I’m Joe’s Hedge Fund, worth $100 million dollars. I tell people that I’m willing to issue CDSes for CompanyX. I get lots of interested people, who say, I’ll take it. They promise to pay me $20 million a year for my insuring their $1 billion of bonds. I’m very happy– I can double my money in five years. Because there’s no exchange, no one knows how many companies I’ve promised to insure, and because there’s no government oversght, I don’t have to have the $1 billion in case of collapse.

Why does Joe’s Hedge Fund do that?

Did you see that Joe’s Hedge Fund could double in value in just five years? As a CEO, that’s awfully tempting… look at all that growth you can report to investors. Besides CompanyX won’t go out of buisness (fingers crossed), so I’m not really at risk. [Particularly if CompanyX is perceived as “too big to fail”, implying the government will step in and keep them afloat anyway.]

Why do you buy the CDS from Joe’s fund?

For $20 million, you could get $1 billion. It’s a bet– if you’re right, you’ll make 50 times what you invested.

Sounds risky!

There are a lot of things that people did to reduce their risk. One common thing was hedging. Let’s continue the example above. Let’s say Joe’s Hedge Fund doesn’t like having a billion dollars hanging over their heads. They can buy a CDS from someone else. If they buy a $1 billion CDS for CompanyX from FredCorp for $15 million, there’s no risk left. Joe’s Hedge Fund is being paid $20 million at the risk of paying out $1 billion– but if they have to pay out the $1 billion, then FredCorp has to pay them $1 billion, which they can just pass on. See, no risk and an easy $5 million a year!

What brought it all tumbling down?

Well, remember the last paragraph of how it developed? No one knows who is insuring what CDS defaults and some people don’t have the money to pay what they’re insuring. [Remember, Joe’s Hedge Fund has only $100 million when they offer the CDS, well short of the $1 billion that they promise to pay.]

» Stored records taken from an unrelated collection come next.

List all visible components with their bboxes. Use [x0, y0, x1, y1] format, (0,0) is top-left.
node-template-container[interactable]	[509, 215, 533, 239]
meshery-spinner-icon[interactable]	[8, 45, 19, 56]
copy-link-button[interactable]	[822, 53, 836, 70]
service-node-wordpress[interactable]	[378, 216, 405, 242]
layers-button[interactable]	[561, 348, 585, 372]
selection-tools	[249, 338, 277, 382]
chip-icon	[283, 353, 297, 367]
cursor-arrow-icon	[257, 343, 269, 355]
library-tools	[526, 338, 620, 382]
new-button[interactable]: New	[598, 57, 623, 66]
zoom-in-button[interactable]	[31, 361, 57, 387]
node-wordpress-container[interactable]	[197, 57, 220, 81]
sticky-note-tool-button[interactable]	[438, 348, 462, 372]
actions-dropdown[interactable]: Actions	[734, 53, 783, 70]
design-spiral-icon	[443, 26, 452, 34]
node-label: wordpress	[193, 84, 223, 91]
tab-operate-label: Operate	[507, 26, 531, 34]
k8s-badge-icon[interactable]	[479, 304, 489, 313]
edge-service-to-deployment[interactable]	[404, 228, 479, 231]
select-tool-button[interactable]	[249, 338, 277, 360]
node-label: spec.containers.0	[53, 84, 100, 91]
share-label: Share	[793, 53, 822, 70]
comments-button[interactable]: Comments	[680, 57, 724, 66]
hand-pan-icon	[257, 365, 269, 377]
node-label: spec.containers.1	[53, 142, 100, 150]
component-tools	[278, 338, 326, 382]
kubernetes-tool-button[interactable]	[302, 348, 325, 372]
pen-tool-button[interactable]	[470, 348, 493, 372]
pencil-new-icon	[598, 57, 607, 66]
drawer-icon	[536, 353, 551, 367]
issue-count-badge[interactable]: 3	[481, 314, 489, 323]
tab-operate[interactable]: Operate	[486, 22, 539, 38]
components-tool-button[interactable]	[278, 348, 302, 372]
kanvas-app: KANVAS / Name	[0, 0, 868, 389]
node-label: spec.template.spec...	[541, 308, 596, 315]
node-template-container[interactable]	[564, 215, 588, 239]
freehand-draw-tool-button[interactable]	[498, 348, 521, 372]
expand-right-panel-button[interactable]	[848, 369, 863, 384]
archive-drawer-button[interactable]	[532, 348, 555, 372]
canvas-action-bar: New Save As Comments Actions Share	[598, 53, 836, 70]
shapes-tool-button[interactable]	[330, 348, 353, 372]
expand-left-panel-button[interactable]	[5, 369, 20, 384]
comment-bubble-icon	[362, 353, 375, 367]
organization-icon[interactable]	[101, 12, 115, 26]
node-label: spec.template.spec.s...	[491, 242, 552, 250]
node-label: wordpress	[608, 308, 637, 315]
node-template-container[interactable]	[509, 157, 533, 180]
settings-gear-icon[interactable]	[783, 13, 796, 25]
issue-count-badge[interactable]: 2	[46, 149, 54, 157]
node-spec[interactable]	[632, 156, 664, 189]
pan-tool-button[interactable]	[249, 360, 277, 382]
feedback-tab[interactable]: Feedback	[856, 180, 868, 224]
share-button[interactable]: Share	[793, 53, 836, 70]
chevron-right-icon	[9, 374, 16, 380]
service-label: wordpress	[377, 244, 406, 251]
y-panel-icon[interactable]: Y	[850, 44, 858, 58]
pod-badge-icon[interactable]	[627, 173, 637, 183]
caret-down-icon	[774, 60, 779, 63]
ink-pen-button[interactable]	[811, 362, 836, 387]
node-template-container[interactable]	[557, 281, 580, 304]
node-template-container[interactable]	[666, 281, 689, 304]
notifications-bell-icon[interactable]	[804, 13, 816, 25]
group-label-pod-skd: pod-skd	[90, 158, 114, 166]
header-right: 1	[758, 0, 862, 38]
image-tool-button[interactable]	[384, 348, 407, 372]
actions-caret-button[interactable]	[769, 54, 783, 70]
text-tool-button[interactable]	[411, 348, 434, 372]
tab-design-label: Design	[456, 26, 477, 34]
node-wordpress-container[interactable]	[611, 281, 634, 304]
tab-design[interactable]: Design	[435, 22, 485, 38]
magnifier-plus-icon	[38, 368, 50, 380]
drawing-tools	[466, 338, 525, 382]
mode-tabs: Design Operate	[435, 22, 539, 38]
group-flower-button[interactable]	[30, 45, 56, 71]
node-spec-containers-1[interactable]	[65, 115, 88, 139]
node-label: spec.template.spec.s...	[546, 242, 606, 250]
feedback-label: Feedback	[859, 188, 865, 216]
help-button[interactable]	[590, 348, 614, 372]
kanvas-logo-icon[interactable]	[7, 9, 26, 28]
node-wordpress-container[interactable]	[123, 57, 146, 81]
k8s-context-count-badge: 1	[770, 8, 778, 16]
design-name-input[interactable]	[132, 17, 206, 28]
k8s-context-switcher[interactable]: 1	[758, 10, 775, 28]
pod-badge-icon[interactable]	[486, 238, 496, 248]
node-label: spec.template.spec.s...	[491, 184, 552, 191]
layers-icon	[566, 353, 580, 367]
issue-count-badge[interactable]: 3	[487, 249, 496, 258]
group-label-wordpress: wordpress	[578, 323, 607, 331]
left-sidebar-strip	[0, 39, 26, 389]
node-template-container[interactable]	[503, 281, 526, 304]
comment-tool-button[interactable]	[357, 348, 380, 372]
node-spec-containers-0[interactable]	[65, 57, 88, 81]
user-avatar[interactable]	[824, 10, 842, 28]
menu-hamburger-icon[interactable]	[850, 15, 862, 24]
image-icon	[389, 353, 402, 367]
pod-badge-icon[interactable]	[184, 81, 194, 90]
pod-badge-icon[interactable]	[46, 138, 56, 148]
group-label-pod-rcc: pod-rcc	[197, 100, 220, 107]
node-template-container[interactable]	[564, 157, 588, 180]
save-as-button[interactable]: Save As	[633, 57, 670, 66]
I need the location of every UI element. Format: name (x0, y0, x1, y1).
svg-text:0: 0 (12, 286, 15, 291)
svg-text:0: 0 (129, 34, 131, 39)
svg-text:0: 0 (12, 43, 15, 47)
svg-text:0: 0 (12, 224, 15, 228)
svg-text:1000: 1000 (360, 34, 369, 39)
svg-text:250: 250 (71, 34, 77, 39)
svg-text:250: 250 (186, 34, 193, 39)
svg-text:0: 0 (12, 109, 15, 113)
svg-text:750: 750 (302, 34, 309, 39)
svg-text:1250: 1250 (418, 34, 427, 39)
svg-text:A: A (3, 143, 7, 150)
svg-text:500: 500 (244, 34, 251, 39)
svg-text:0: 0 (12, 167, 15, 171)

Lehman Brothers was an investment bank that has been around since 1850. It made large investments in the subprime mortgages that have been defaulting at high rates. On September 13, 2008 several companies were gathered to see if anyone wanted to buy Lehman Brothers. No one was interested in the company as a whole. The next morning they filed for bankruptcy.

By this time, the CDS market was insuring over $45 trillion dollars– in the ballpark of the world’s yearly production. One company, AIG, happened to have $400 billion of promises to pay if Lehman Brothers defaulted. They didn’t have the cash on hand, which meant that everyone depending on AIG to pay their part was now short what they needed to pay, even if they’d hedged their bets.

It sounds like it just snowballed from there. Each person’s failure to pay (even though they were insured against just this event!) rolled over onto the next person, who also couldn’t pay…

There were other problems that cropped up from Lehman’s failure, including the losses they inflicted on people who were loaning them a day’s funds on the commercial paper market.